* Exercise objective *
All that is wanted is the span of lines from the one with "Recent Advances in Organ" to the last line of the data, copied exactly.

++++ Records for the task

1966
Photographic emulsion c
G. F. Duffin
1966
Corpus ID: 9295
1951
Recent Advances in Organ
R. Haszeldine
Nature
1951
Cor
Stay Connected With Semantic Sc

++++++++

* Exercise answer *
Recent Advances in Organ
R. Haszeldine
Nature
1951
Cor
Stay Connected With Semantic Sc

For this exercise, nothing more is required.